__THE TASK__.
Restate the full listing word for word and leave the pictures out.

• • • •

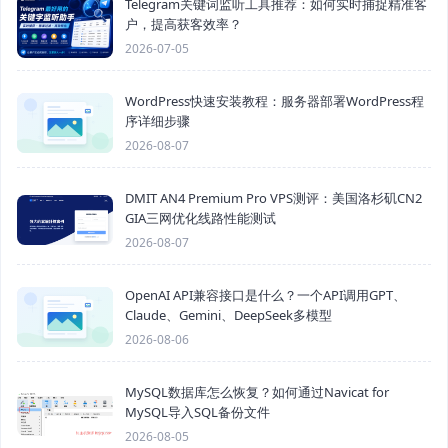
Telegram关键词监听工具推荐：如何实时捕捉精准客
户，提高获客效率？
2026-07-05
WordPress快速安装教程：服务器部署WordPress程
序详细步骤
2026-08-07
DMIT AN4 Premium Pro VPS测评：美国洛杉矶CN2
GIA三网优化线路性能测试
2026-08-07
OpenAI API兼容接口是什么？一个API调用GPT、
Claude、Gemini、DeepSeek多模型
2026-08-06
MySQL数据库怎么恢复？如何通过Navicat for
MySQL导入SQL备份文件
2026-08-05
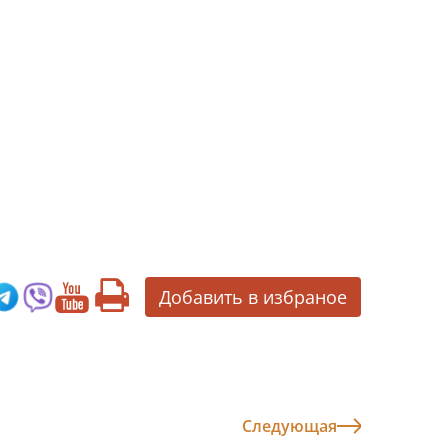
Добавить в избраное
Следующая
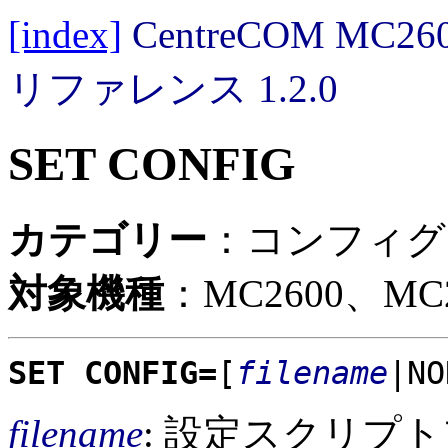
[index]
CentreCOM MC
リファレンス 1.2.0
SET CONFIG
カテゴリー
：コンフィグ
対象機種
：MC2600、MC2
SET CONFIG=
[
filename
|NO
filename
: 設定スクリプト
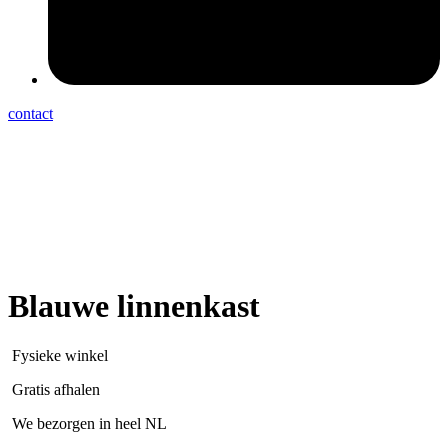
contact
Blauwe linnenkast
Fysieke winkel
Gratis afhalen
We bezorgen in heel NL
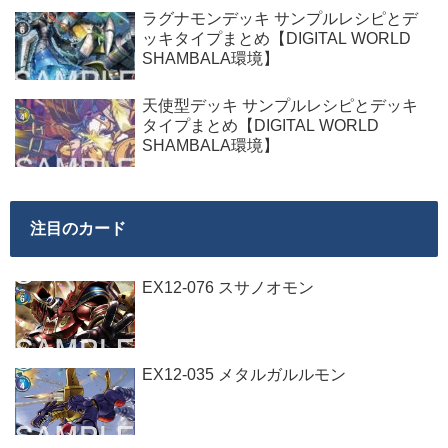
ラグナモンデッキ サンプルレシピとデ
ッキタイプまとめ【DIGITAL WORLD
SHAMBALA環境】
天使型デッキ サンプルレシピとデッキ
タイプまとめ【DIGITAL WORLD
SHAMBALA環境】
注目のカード
EX12-076 スサノオモン
EX12-035 メタルガルルモン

• • • •

__TASK ANSWER__.
Telegram关键词监听工具推荐：如何实时捕捉精准客
户，提高获客效率？
2026-07-05
WordPress快速安装教程：服务器部署WordPress程
序详细步骤
2026-08-07
DMIT AN4 Premium Pro VPS测评：美国洛杉矶CN2
GIA三网优化线路性能测试
2026-08-07
OpenAI API兼容接口是什么？一个API调用GPT、
Claude、Gemini、DeepSeek多模型
2026-08-06
MySQL数据库怎么恢复？如何通过Navicat for
MySQL导入SQL备份文件
2026-08-05
Добавить в избраное
Следующая
[index]
CentreCOM MC
リファレンス 1.2.0
SET CONFIG
カテゴリー
：コンフィグ
対象機種
：MC2600、MC2
SET CONFIG=
[
filename
|NO
filename
: 設定スクリプト
contact
Blauwe linnenkast
Fysieke winkel
Gratis afhalen
We bezorgen in heel NL
ラグナモンデッキ サンプルレシピとデ
ッキタイプまとめ【DIGITAL WORLD
SHAMBALA環境】
天使型デッキ サンプルレシピとデッキ
タイプまとめ【DIGITAL WORLD
SHAMBALA環境】
注目のカード
EX12-076 スサノオモン
EX12-035 メタルガルルモン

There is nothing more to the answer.